I lost my Dad a year ago today.  I had hoped to do a proper diary on this first anniversary, but things have been crazy at work the past couple of weeks and I never quite had the time or the energy to do it justice.  This is something I wrote for his memorial service.  Here it is as I wrote it, from the heart and unfiltered.
The only thing Dad ever wanted to be was a farmer.  He could have been anything he wanted.  Doctor, lawyer, engineer, teacher.  Anything.  He chose to be a farmer.    He considered it a noble calling.  He was a disciple of the Green Revolution.  He firmly believed that with modern scientific agricultural methods, the American Farmer could feed the world.  He considered that his mission.

Dad’s entire life was about stewardship, about taking care of the land.  Preserving it for future generations.  Leaving it better than he found it.

In 1955 he bought the home place, where I grew up, there south of the Willie Place.  We moved there when I was just a little kid. The place was a total wreck.  Gullies all over it.  Little odd shaped fields here and there between the gullies.  Old broken down fences all grown up and blown under.  Sand dunes you couldn’t drive over.

We moved there in 1955 and he went to work making it better.  How he ever made a living on that sad excuse for a farm I don’t know.  There wasn’t much to work with and it had to be touch and go  in the beginning.  I don’t think he could have made it if Neil Dikeman and Truman Melton and Don Clark at the First State Bank hadn’t believed in him and kept him going when others might have failed.

But he didn’t fail.  He made it work.  He turned that old broken down farm around.  He cleaned out the old fence rows.
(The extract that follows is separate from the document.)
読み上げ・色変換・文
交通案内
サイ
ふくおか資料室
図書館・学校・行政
He pushed down the sand dunes and filled in the gullies.  He built terraces to control the water and stop the erosion.  Bub Horn must have worn out two or three dozers pushing dirt around on that place.
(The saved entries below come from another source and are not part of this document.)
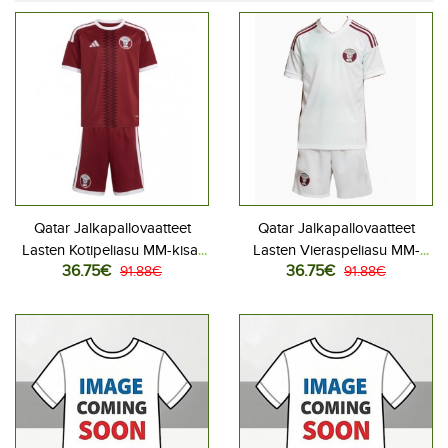
Qatar Jalkapallovaatteet
Qatar Jalkapallovaatteet
Lasten Kotipeliasu MM-kisat
Lasten Vieraspeliasu MM-
36.75€
36.75€
2026 Lyhythihainen (+ Lyhyet
91.88€
kisat 2026 Lyhythihainen (+
91.88€
housut)
Lyhyet housut)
All the time I was growing up I thought we were dirt poor.  He never spent any money on us if he could help it.  We wore the same clothes til they unravelled and fell off of us.  He would buy some old used pickup and drive it til the wheels fell off.  He would buy an old tractor and run it til it wouldn’t run any more.  If he had any extra money he would put it back into the farm.  Making it better.

He spent his entire life building up that farm.  Making it better.  Controlling erosion.  Building up the top soil.  He took that old worn out wreck of a place and turned it into a productive farm.  And that is his legacy for all of us.  Taking care of the land.  Preserving it for future generations.  Leaving it better than he found it.